> [About this exercise]:
Look through the entries below for the string "revanche", and copy each line where it is found.
#### Provided records ####
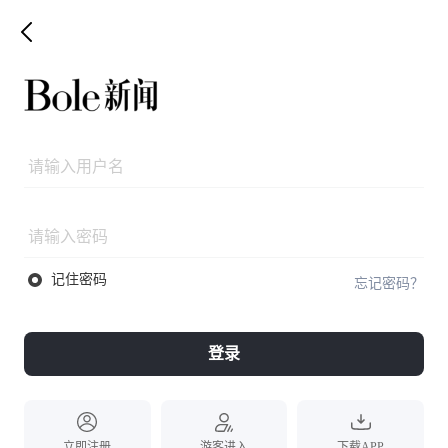
记住密码
忘记密码？
登录
立即注册
游客进入
下载APP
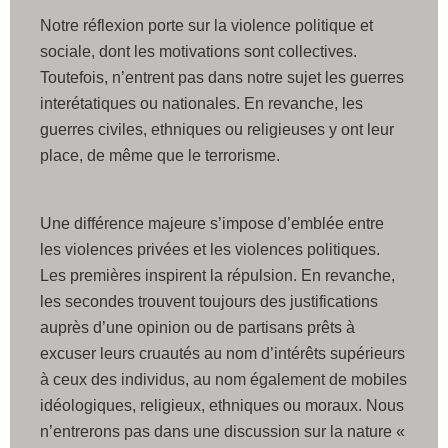
Notre réflexion porte sur la violence politique et
sociale, dont les motivations sont collectives.
Toutefois, n’entrent pas dans notre sujet les guerres
interétatiques ou nationales. En revanche, les
guerres civiles, ethniques ou religieuses y ont leur
place, de même que le terrorisme.
Une différence majeure s’impose d’emblée entre
les violences privées et les violences politiques.
Les premières inspirent la répulsion. En revanche,
les secondes trouvent toujours des justifications
auprès d’une opinion ou de partisans prêts à
excuser leurs cruautés au nom d’intérêts supérieurs
à ceux des individus, au nom également de mobiles
idéologiques, religieux, ethniques ou moraux. Nous
n’entrerons pas dans une discussion sur la nature «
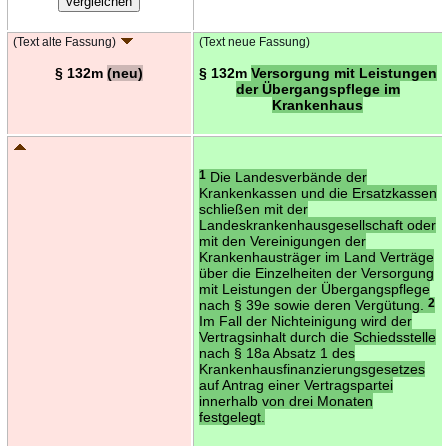
(Text alte Fassung)
(Text neue Fassung)
§ 132m
(neu)
§ 132m
Versorgung mit Leistungen
der Übergangspflege im
Krankenhaus
1
Die Landesverbände der
Krankenkassen und die Ersatzkassen
schließen mit der
Landeskrankenhausgesellschaft oder
mit den Vereinigungen der
Krankenhausträger im Land Verträge
über die Einzelheiten der Versorgung
mit Leistungen der Übergangspflege
nach § 39e sowie deren Vergütung.
2
Im Fall der Nichteinigung wird der
Vertragsinhalt durch die Schiedsstelle
nach § 18a Absatz 1 des
Krankenhausfinanzierungsgesetzes
auf Antrag einer Vertragspartei
innerhalb von drei Monaten
festgelegt.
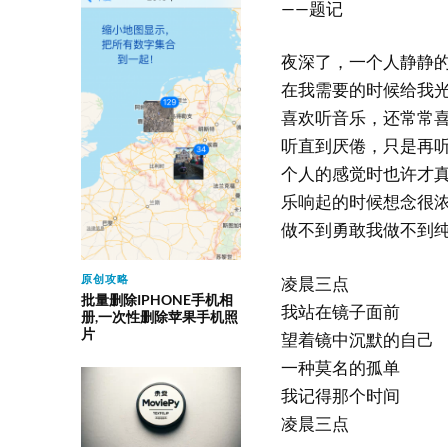
——题记
夜深了，一个人静静的
在我需要的时候给我光
喜欢听音乐，还常常
听直到厌倦，只是再
个人的感觉时也许才真
乐响起的时候想念很
做不到勇敢我做不到纯
原创攻略
凌晨三点
批量删除IPHONE手机相
我站在镜子面前
册,一次性删除苹果手机照
片
望着镜中沉默的自己
一种莫名的孤单
我记得那个时间
凌晨三点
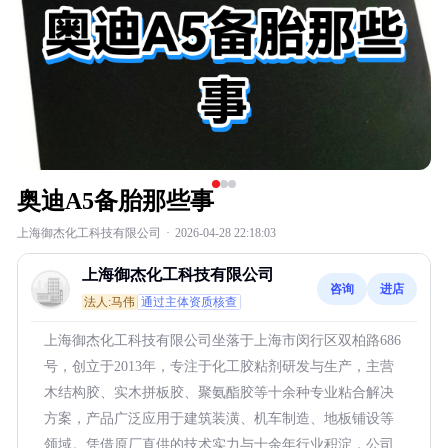
奥迪A5备胎那些事
上海御杰化工科技有限公司
·
2026-04-28 22:18:03
上海御杰化工科技有限公司
咨询
进店
法人:马伟
通过主体资质核查
上海御杰化工科技有限公司坐落于上海市闵行区双柏路686
号，创立于2013年，专注于化工胶粘剂研发与生产，主营
木结构胶、实木拼板胶、聚氨酯胶等十余种专业粘合解决
方案，产品广泛应用于建筑装潢、机车制造、地板铺设等
领域。凭借原厂直供的技术实力与十余年行业积淀，公司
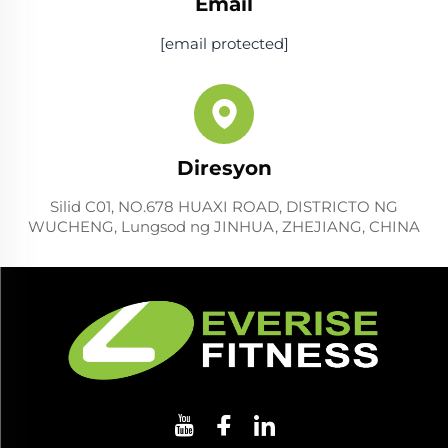
Email
[email protected]
Diresyon
Silid C01, NO.678 HUAXI ROAD, DISTRICTO NG
WUCHENG, Lungsod ng JINHUA, ZHEJIANG, CHINA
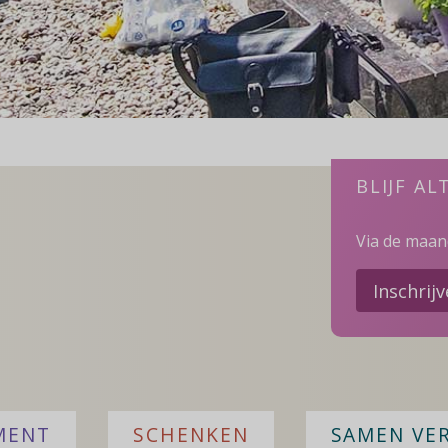
BLIJF AL
Via de maand
Inschrij
MENT
SCHENKEN
SAMEN VE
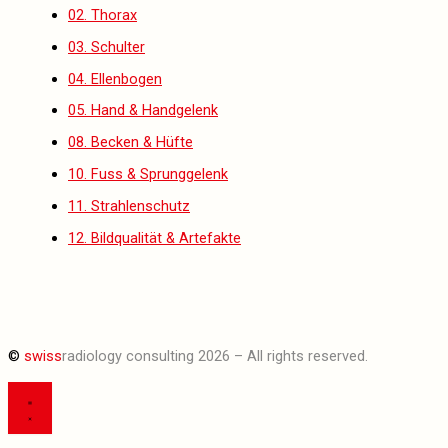
02. Thorax
03. Schulter
04. Ellenbogen
05. Hand & Handgelenk
08. Becken & Hüfte
10. Fuss & Sprunggelenk
11. Strahlenschutz
12. Bildqualität & Artefakte
©
swiss
radiology consulting 2026 – All rights reserved.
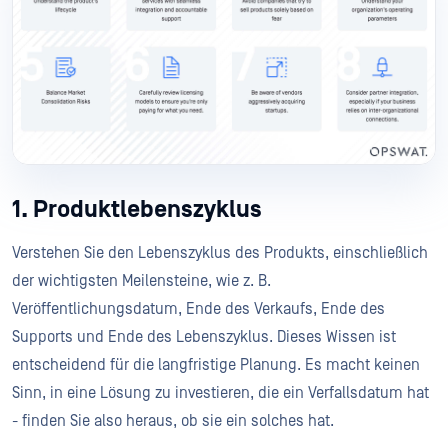
1. Produktlebenszyklus
Verstehen Sie den Lebenszyklus des Produkts, einschließlich
der wichtigsten Meilensteine, wie z. B.
Veröffentlichungsdatum, Ende des Verkaufs, Ende des
Supports und Ende des Lebenszyklus. Dieses Wissen ist
entscheidend für die langfristige Planung. Es macht keinen
Sinn, in eine Lösung zu investieren, die ein Verfallsdatum hat
- finden Sie also heraus, ob sie ein solches hat.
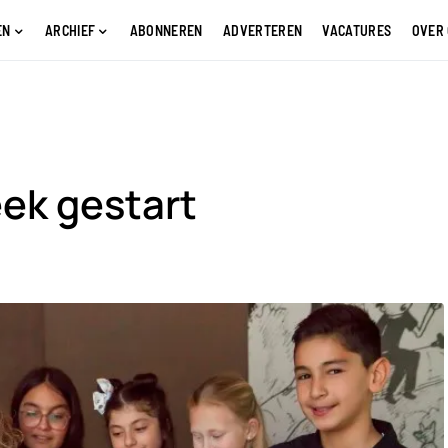
EN
ARCHIEF
ABONNEREN
ADVERTEREN
VACATURES
OVER
ek gestart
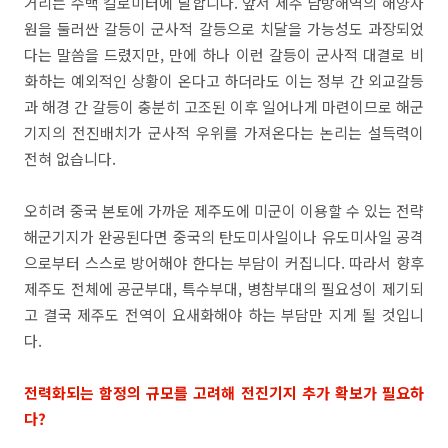
거리는 수백 킬로미터에 달합니다. 앞서 제주 남방해역의 해양자
원을 둘러싼 갈등이 군사적 갈등으로 치달을 가능성도 과장되었
다는 말씀을 드렸지만, 만에 하나 이런 갈등이 군사적 대결로 비
화하는 예외적인 상황이 온다고 하더라도 이는 정부 간 외교갈등
과 해경 간 갈등이 충분히 고조된 이후 일어나게 마련이므로 해군
기지의 전진배치가 군사적 우위를 가져온다는 논리는 설득력이
전혀 없습니다.
오히려 중국 본토에 가까운 제주도에 미군이 이용할 수 있는 전략
해군기지가 완공된다면 중국의 탄도미사일이나 유도미사일 공격
으로부터 스스로 방어해야 한다는 부담이 커집니다. 따라서 향후
제주도 전체에 공군부대, 특수부대, 병참부대의 필요성이 제기되
고 결국 제주도 전역이 요새화해야 하는 부담만 지게 될 것입니
다.
전력화되는 함정의 규모를 고려해 전진기지 추가 확보가 필요하
다?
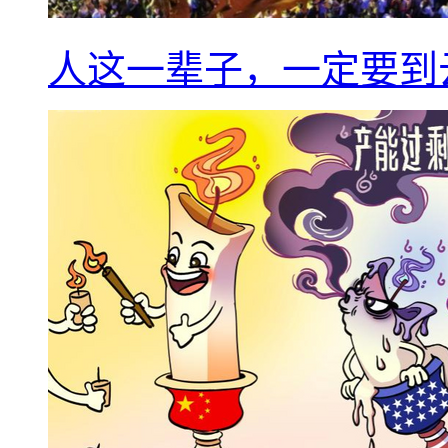
人这一辈子，一定要到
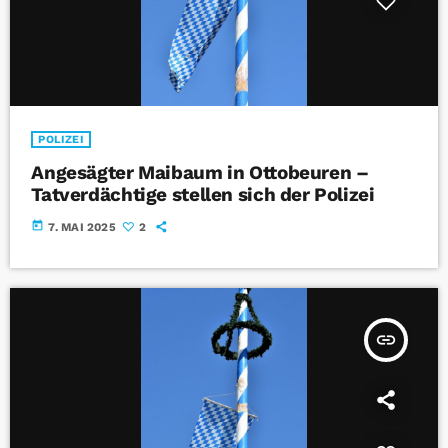
POLIZEI
Angesägter Maibaum in Ottobeuren –
Tatverdächtige stellen sich der Polizei
today
7. MAI 2025
2
insert_link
####
> [Response for this exercise]:
interétatiques ou nationales. En revanche, les
Les premières inspirent la répulsion. En revanche,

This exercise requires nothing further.